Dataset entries
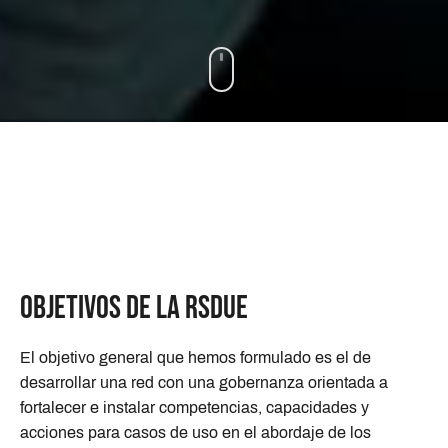
Objetivos de la RSDUE
El objetivo general que hemos formulado es el de
desarrollar una red con una gobernanza orientada a
fortalecer e instalar competencias, capacidades y
acciones para casos de uso en el abordaje de los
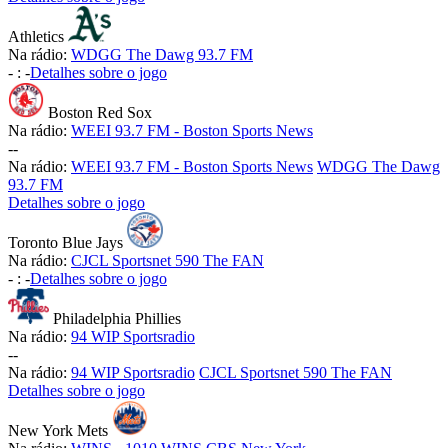
Athletics
Na rádio:
WDGG The Dawg 93.7 FM
-
:
-
Detalhes sobre o jogo
Boston Red Sox
Na rádio:
WEEI 93.7 FM - Boston Sports News
-
-
Na rádio:
WEEI 93.7 FM - Boston Sports News
WDGG The Dawg
93.7 FM
Detalhes sobre o jogo
Toronto Blue Jays
Na rádio:
CJCL Sportsnet 590 The FAN
-
:
-
Detalhes sobre o jogo
Philadelphia Phillies
Na rádio:
94 WIP Sportsradio
-
-
Na rádio:
94 WIP Sportsradio
CJCL Sportsnet 590 The FAN
Detalhes sobre o jogo
New York Mets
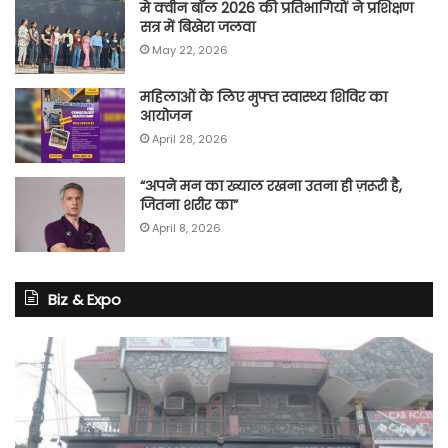
मे क्वीन बॉल 2026 की प्रतिभागियों ने प्रशिक्षण
सत्र में बिखेरा जलवा
May 22, 2026
महिलाओं के लिए मुफ्त स्वास्थ्य शिविर का
आयोजन
April 28, 2026
“अपने मन का ख्याल रखना उतना ही ज़रूरी है,
जितना शरीर का”
April 8, 2026
Biz & Expo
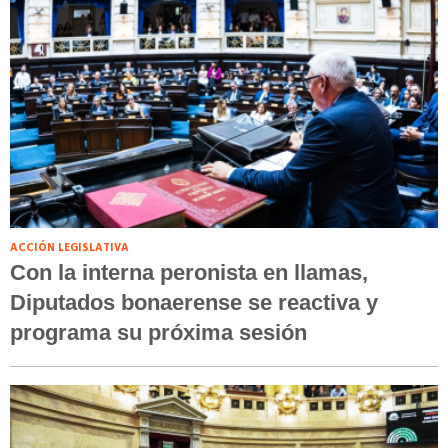
ACCIÓN LEGISLATIVA
Con la interna peronista en llamas,
Diputados bonaerense se reactiva y
programa su próxima sesión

» PROBLEM TO WORK ON
Would you please retype all the data exactly? Leave out whatever pictures it holds.

» RESULT
Objetivos de la RSDUE
El objetivo general que hemos formulado es el de
desarrollar una red con una gobernanza orientada a
fortalecer e instalar competencias, capacidades y
acciones para casos de uso en el abordaje de los
Athletics
Na rádio:
WDGG The Dawg 93.7 FM
-
:
-
Detalhes sobre o jogo
Boston Red Sox
Na rádio:
WEEI 93.7 FM - Boston Sports News
-
-
Na rádio:
WEEI 93.7 FM - Boston Sports News
WDGG The Dawg
93.7 FM
Detalhes sobre o jogo
Toronto Blue Jays
Na rádio:
CJCL Sportsnet 590 The FAN
-
:
-
Detalhes sobre o jogo
Philadelphia Phillies
Na rádio:
94 WIP Sportsradio
-
-
Na rádio:
94 WIP Sportsradio
CJCL Sportsnet 590 The FAN
Detalhes sobre o jogo
New York Mets
मे क्वीन बॉल 2026 की प्रतिभागियों ने प्रशिक्षण
सत्र में बिखेरा जलवा
May 22, 2026
महिलाओं के लिए मुफ्त स्वास्थ्य शिविर का
आयोजन
April 28, 2026
“अपने मन का ख्याल रखना उतना ही ज़रूरी है,
जितना शरीर का”
April 8, 2026
Biz & Expo
ACCIÓN LEGISLATIVA
Con la interna peronista en llamas,
Diputados bonaerense se reactiva y
programa su próxima sesión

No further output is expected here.